Classical Language status for Telugu

The Central Government has at last awarded Classical Language Status for Telugu on 1st November, 2008 on the occasion of the State Formation Day. Ms. Ambika Soni, minister of Cultural Affairs announced that this status was conferred on Kannada also as Karnataka also celebrated the state formation day on 1st November, 2008. Now Sanskrit, Tamil, Telugu and Kannada have been conferred the status of classical languages.

  Conferment of the status of classical language for Telugu was not a cake walk. Telugu scholars and activists brought pressure on the Centre to achieve this purpose. As Tamil was conferred the status of classical language in 2004, pressure was being mounted on the Centre since then, to award the same status for Telugu. The Andhra Pradesh Government adopted a resolution in the Legislative Assembly on 22nd February, 2006, requesting the Centre to confer the status of classical language for Telugu on par with Tamil and Sanskrit. Again the same resolution was adopted in the Legislative Council on 21st February, 2008. Both the resolutions were proposed by the Chief Minister Dr.Y.S. Rajasekhara Reddy which the opposition backed unanimously. Later when Dr. Reddy visited Delhi twice to discuss the political affairs with the party high command, broached the issue seriously.
  Again the state government appointed a task force which consisted of the Telugu literateur Yarlagadda Lakshmi Prasad and Telugu activist and minister of Fisheries Mandali Buddha Prasad. The task force met Ms. Ambika Soni for the same purpose.

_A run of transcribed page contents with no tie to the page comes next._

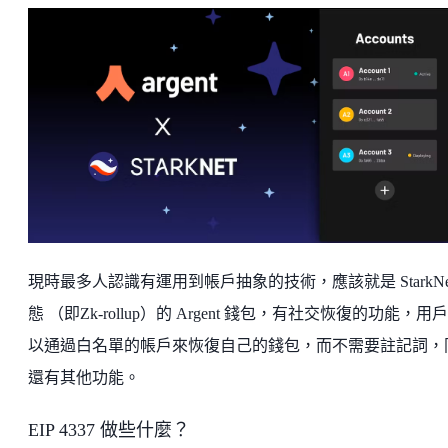
現時最多人認識有運用到帳戶抽象的技術，應該就是 StarkNe
態 （即Zk-rollup）的 Argent 錢包，有社交恢復的功能，用
以通過白名單的帳戶來恢復自己的錢包，而不需要註記詞，
還有其他功能。
EIP 4337 做些什麼？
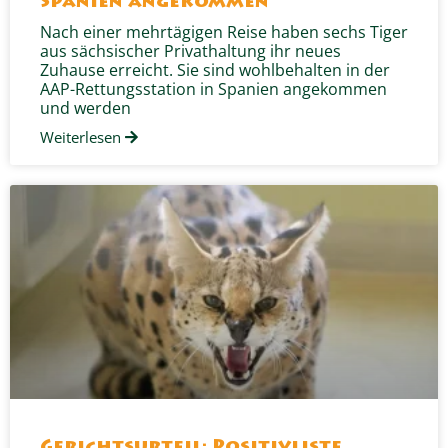
Spanien angekommen
Nach einer mehrtägigen Reise haben sechs Tiger
aus sächsischer Privathaltung ihr neues
Zuhause erreicht. Sie sind wohlbehalten in der
AAP-Rettungsstation in Spanien angekommen
und werden
Weiterlesen
Gerichtsurteil: Positivliste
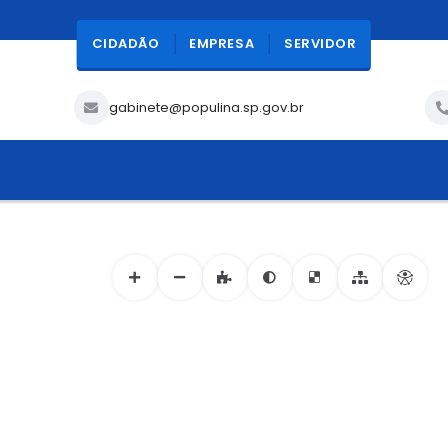
CIDADÃO
EMPRESA
SERVIDOR
gabinete@populina.sp.gov.br
ACESSIBILIDADE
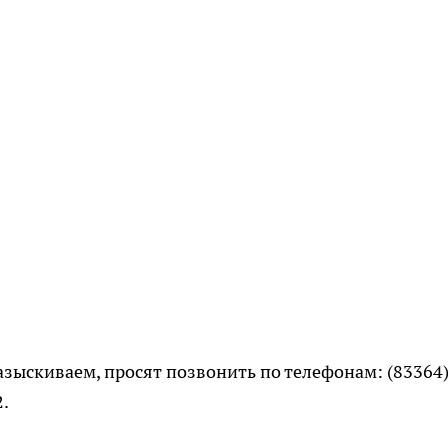
азыскиваем, просят позвонить по телефонам: (83364)
2.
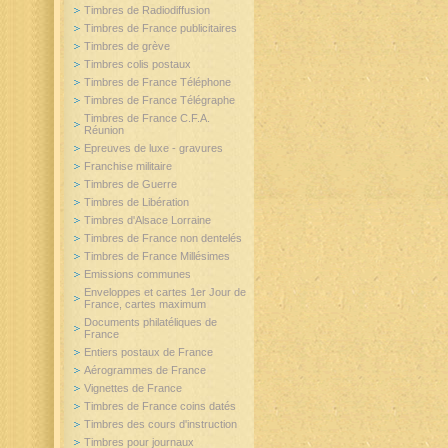
Timbres de Radiodiffusion
Timbres de France publicitaires
Timbres de grève
Timbres colis postaux
Timbres de France Téléphone
Timbres de France Télégraphe
Timbres de France C.F.A.
Réunion
Epreuves de luxe - gravures
Franchise militaire
Timbres de Guerre
Timbres de Libération
Timbres d'Alsace Lorraine
Timbres de France non dentelés
Timbres de France Millésimes
Emissions communes
Enveloppes et cartes 1er Jour de
France, cartes maximum
Documents philatéliques de
France
Entiers postaux de France
Aérogrammes de France
Vignettes de France
Timbres de France coins datés
Timbres des cours d'instruction
Timbres pour journaux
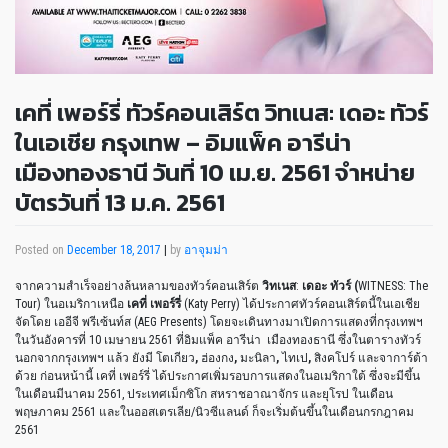
เคที่ เพอร์รี่ ทัวร์คอนเสิร์ต วิทเนส: เดอะ ทัวร์
ในเอเชีย กรุงเทพ – อิมแพ็ค อารีน่า
เมืองทองธานี วันที่ 10 เม.ย. 2561 จำหน่าย
บัตรวันที่ 13 ม.ค. 2561
Posted on
December 18, 2017
|
by
อาจุมม่า
จากความสำเร็จอย่างล้นหลามของทัวร์คอนเสิร์ต
วิทเนส
:
เดอะ ทัวร์ (
WITNESS: The
Tour) ในอเมริกาเหนือ
เคที่ เพอร์รี่
(Katy Perry) ได้ประกาศทัวร์คอนเสิร์ตนี้ในเอเชีย
จัดโดย เออีจี พรีเซ้นท์ส (AEG Presents) โดยจะเดินทางมาเปิดการแสดงที่กรุงเทพฯ
ในวันอังคารที่ 10 เมษายน 2561 ที่อิมแพ็ค อารีน่า เมืองทองธานี ซึ่งในตารางทัวร์
นอกจากกรุงเทพฯ แล้ว ยังมี โตเกียว
,
ฮ่องกง
,
มะนิลา
,
ไทเป
,
สิงคโปร์ และจาการ์ต้า
ด้วย ก่อนหน้านี้ เคที่ เพอร์รี่ ได้ประกาศเพิ่มรอบการแสดงในอเมริกาใต้ ซึ่งจะมีขึ้น
ในเดือนมีนาคม 2561, ประเทศเม็กซิโก สหราชอาณาจักร และยุโรป ในเดือน
พฤษภาคม 2561 และในออสเตรเลีย/นิวซีแลนด์ ก็จะเริ่มต้นขึ้นในเดือนกรกฎาคม
2561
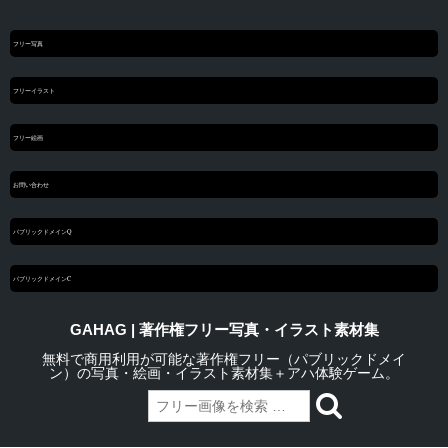
フリー写真
フリーイラスト
フリー絵画
お問い合わせ
パブリックドメインQ
パブリックドメインC
GAHAG | 著作権フリー写真・イラスト素材集
無料で商用利用が可能な著作権フリー（パブリックドメイ
ン）の写真・絵画・イラスト素材集＋アハ体験ゲーム。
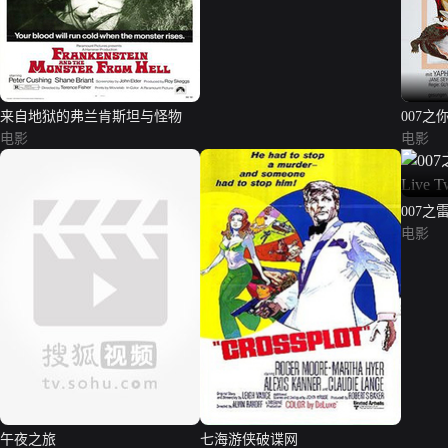
来自地狱的弗兰肯斯坦与怪物
007之你
电影
Die）
电影
007之雷
Twice
电影
午夜之旅
七海游侠破谍网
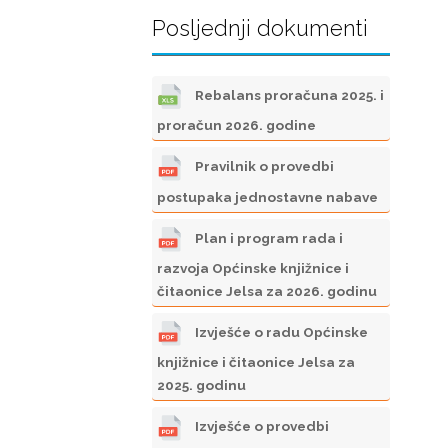
Posljednji dokumenti
Rebalans proračuna 2025. i
proračun 2026. godine
Pravilnik o provedbi
postupaka jednostavne nabave
Plan i program rada i
razvoja Općinske knjižnice i
čitaonice Jelsa za 2026. godinu
Izvješće o radu Općinske
knjižnice i čitaonice Jelsa za
2025. godinu
Izvješće o provedbi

   Though the Centre had no objection to confer the classical language status on Telugu, the Tamil scholars Kolandaisamy and Kannan in the Language Experts Committee argued that only Tamil among the South Indian languages deserves this distinction. They pointed out Tamil was most ancient of all languages. They even sought the intervention of the Madras High Court to restrain the Centre from declaring any other Southern language as ancient as Tamil.

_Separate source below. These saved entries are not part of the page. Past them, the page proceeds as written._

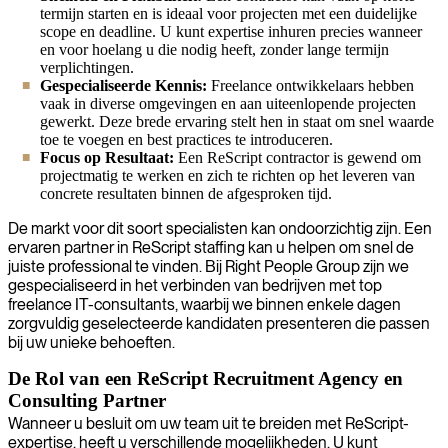
termijn starten en is ideaal voor projecten met een duidelijke
scope en deadline. U kunt expertise inhuren precies wanneer
en voor hoelang u die nodig heeft, zonder lange termijn
verplichtingen.
Gespecialiseerde Kennis:
Freelance ontwikkelaars hebben
vaak in diverse omgevingen en aan uiteenlopende projecten
gewerkt. Deze brede ervaring stelt hen in staat om snel waarde
toe te voegen en best practices te introduceren.
Focus op Resultaat:
Een ReScript contractor is gewend om
projectmatig te werken en zich te richten op het leveren van
concrete resultaten binnen de afgesproken tijd.
De markt voor dit soort specialisten kan ondoorzichtig zijn. Een
ervaren partner in ReScript staffing kan u helpen om snel de
juiste professional te vinden. Bij Right People Group zijn we
gespecialiseerd in het verbinden van bedrijven met top
freelance IT-consultants, waarbij we binnen enkele dagen
zorgvuldig geselecteerde kandidaten presenteren die passen
bij uw unieke behoeften.
De Rol van een ReScript Recruitment Agency en
Consulting Partner
Wanneer u besluit om uw team uit te breiden met ReScript-
expertise, heeft u verschillende mogelijkheden. U kunt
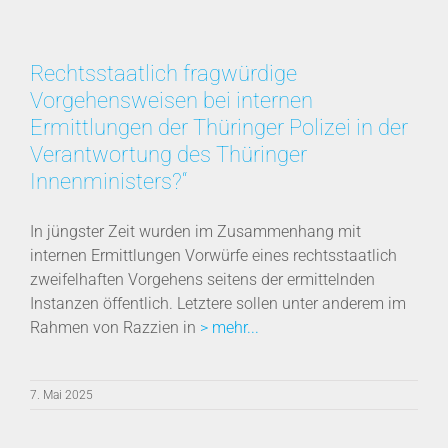
Rechtsstaatlich fragwürdige
Vorgehensweisen bei internen
Ermittlungen der Thüringer Polizei in der
Verantwortung des Thüringer
Innenministers?“
In jüngster Zeit wurden im Zusammenhang mit
internen Ermittlungen Vorwürfe eines rechtsstaatlich
zweifelhaften Vorgehens seitens der ermittelnden
Instanzen öffentlich. Letztere sollen unter anderem im
Rahmen von Razzien in
> mehr...
7. Mai 2025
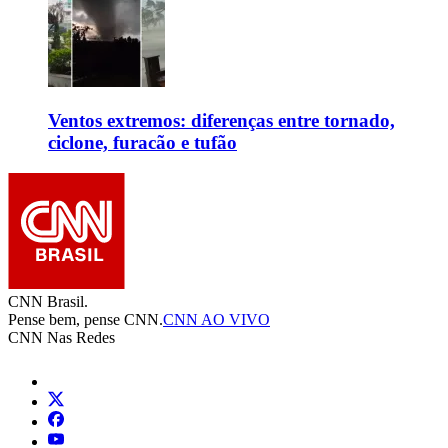
Ventos extremos: diferenças entre tornado,
ciclone, furacão e tufão
CNN Brasil.
Pense bem, pense CNN.
CNN AO VIVO
CNN Nas Redes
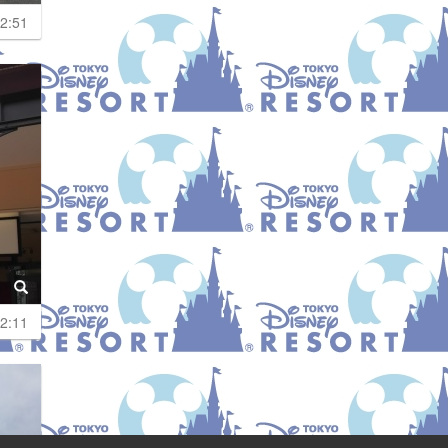
2:51
2:11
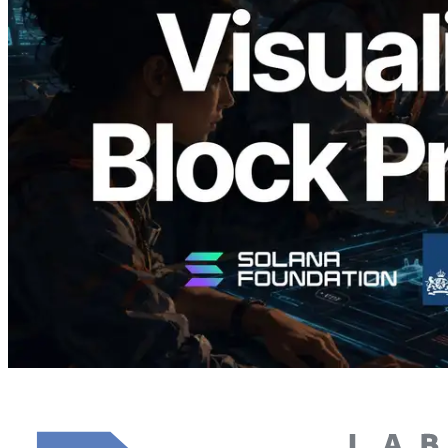
Validators Solutions 釋出 Solana Block
Analyzer — 以 slot 為單位視覺化區塊生
成時間與負責驗證者
閱讀本文
載入更多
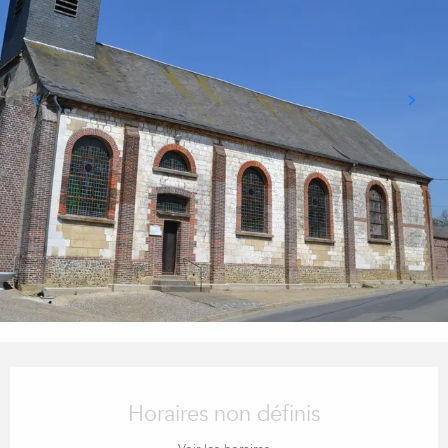
OUVERTURE ET COORDONN
Horaires non définis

  When the Centre issued an order, which said languages which had a literary and linguistic history of one thousand years could stake their claim for the conferment of classical status, the then minister Dayanidhi Maran and now the Home minister P.Chidambaram brought pressure on the Government to issue an amended order on 29th October, 2004,  which increased the time specification to 1500 to 2000 years. The obvious intention of the coerced order was to prevent other languages from attaining classical language status. Even then, the other members of the Committee as Prof. Bhadriraju Krishnamurthi, Subba Rao and Udai Narayan Singh of Institute of Indian Languages, Mysore, advanced forceful arguments in favour of Telugu and Kannada. They proved beyond a shadow of doubt that both Telugu and Kannada had a history of about 2000 years. As the majority of the members of the  Committee supported this argument, Telugu and Kannada were accorded the desired classical language status.
  Though the decision conferring classcal language status has no Cabinet sanction, it was done by a special permission from the Prime Minister.
  The three requisities for the conferment of classical status on a language
 * Should possess written books of 1000 years old. The time specification was later increaed to 1500 years.
  * Should possess literature that can be considered to be of priceless heritage value.
  * Such language should consist of independent literature, not translated one.
  The benefits to be accrued by conferment  of the classical status -
  * This will facilitate an annual grant of Rs. 100 crores for the development of the language
  * All international falicitations due for classical languages, will be extended to Telugu also. Telugu seat could also be created in foreign universities utilising this grant.
  * Centre for excellence could be created in Central universities and University Grants Commission.
  * Three Telugu scholars will be presented with Life Time Achievement awards. Two of the three awards are of international nature
  * Five language pandits will be honoured with a cash prize of Rs.50,000 each.
  *10 doctoral and 5 post doctoral fellowships will be given in language research.
  Evidence presented in support of the ancient nature of the Telugu language
  * Telugu words were found in the Gatha Sapthasati of Hala in the 1st century A.D.
  * The mention of Andhras in the Ithareya brahmanas of 5th century B.C.
  * Telugu words were also found in the Dharmasila inscription of Emperor Ashoka.
  * The first Telugu word Nagabu was found in the Sanskrit inscripton of 1st century B.C at Amaravati
  * A number of Telugu words were found in the Sanskrit and Prakrit inscriptions of Satavahanas, Vishnukundins, Ikshwaks etc.,
  * The first Telegu inscription dates back to 575 A.D. It was the first prose inscription erected by the Renati Chola King Erical Muthuraju. It was found in Erragudipadu in Kadapa district.
  * The first Telugu inscription in poetry was erected  at Addanki, during the rule of the Chalukya king Vijayaditya in 848 AD.
  All these inscriptions go to prove that Telugu had systematised body of prose and poetry during 6th century A.D.